Throughput helps us evaluate the utility of a platform; that is, how many tasks will the platform complete in a given unit of time. This can be evaluated in the context of a single server or as complex a system as an entire datacenter.

If I own the data center, throughput may not be the metric that I am exclusively interested in. I might also be interested in platform efficiency, which measures how well resources are utilized to in order to deliver a certain measure of throughput. This matters because I make money as a result of high throughput (completing work quickly), but I also spend money to maintain my platform. A higher measure of platform efficiency means I have to spend less on my platform.

If I really just care about money, I can look at performance per dollar. If I want to know if I should buy the next greatest hardware platform, I should examine whether that cost that I incur in doing so will be offset by a boost in performance per dollar.

Many times, I am more concerned about energy requirements. I might look at performance per watt when making decisions about new pieces of hardware. If my energy costs are high, maybe the right purchase is a machine that is more energy efficient.

When looking to incorporate enterprise software into the system, another useful metric may be the percentage of SLA violations. It may not make sense to create a contract with a software company if the SLA violations on their products are very high.

Some metrics are not super useful to maximize. For example, "smooth" video requires ~30fps. It doesn't make sense to maximize the fps, but rather the goal should be to stay above or around 30fps for some high percentage of the time. In this case client-perceived performance is the goal, not raw performance.

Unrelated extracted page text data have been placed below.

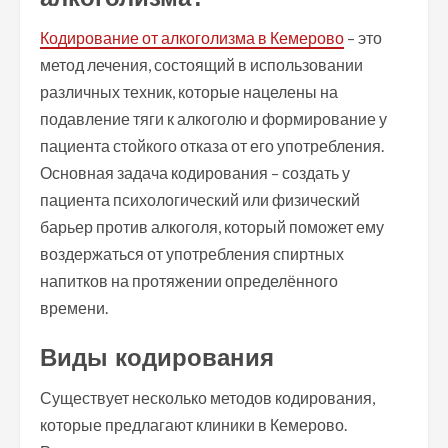
Кодирование от алкоголизма в Кемерово
– это
метод лечения, состоящий в использовании
различных техник, которые нацелены на
подавление тяги к алкоголю и формирование у
пациента стойкого отказа от его употребления.
Основная задача кодирования – создать у
пациента психологический или физический
барьер против алкоголя, который поможет ему
воздержаться от употребления спиртных
напитков на протяжении определённого
времени.
Виды кодирования
Существует несколько методов кодирования,
которые предлагают клиники в Кемерово.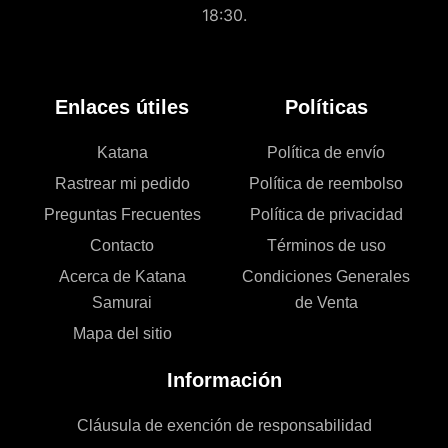
18:30.
Enlaces útiles
Políticas
Katana
Política de envío
Rastrear mi pedido
Política de reembolso
Preguntas Frecuentes
Política de privacidad
Contacto
Términos de uso
Acerca de Katana
Condiciones Generales
Samurai
de Venta
Mapa del sitio
Información
Cláusula de exención de responsabilidad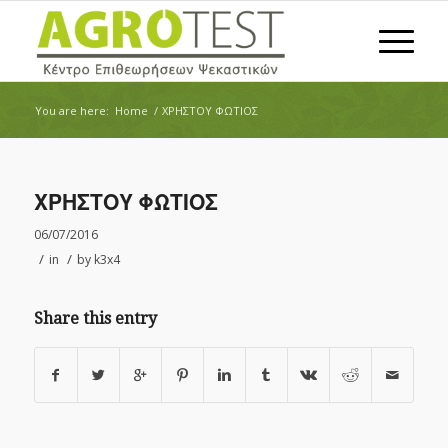
You are here:
Home
/
ΧΡΗΣΤΟΥ ΦΩΤΙΟΣ
ΧΡΗΣΤΟΥ ΦΩΤΙΟΣ
06/07/2016
/
/
in
by
k3x4
Share this entry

You may be interested in just one metric before making decisions, or you may need to aggregate metrics or even derive new metrics in order to accurately understand the system that you are evaluating.

In summary, a metric is some measurable quantity we can use to reason about the behavior of a system.

Ideally, we will obtain these measurements running real software on real machines with real workloads. Often, this is not feasible for many different reasons. In these cases, we may have to settle on "toy" experiments that are representative of realistic situations that we may encounter.

We refer to these experimental settings as a testbed. The testbed tells us where/how the experiments were carried out and what were the relevant metrics being gathered.

Really … Are Threads Useful?

There isn't really a straightforward answer to this question or the more general question of "Is X Useful?". The answer depends on which metrics we have gathered, as well as the workload on the system. For different combinations of these two variables, we may arrive at very different conclusions.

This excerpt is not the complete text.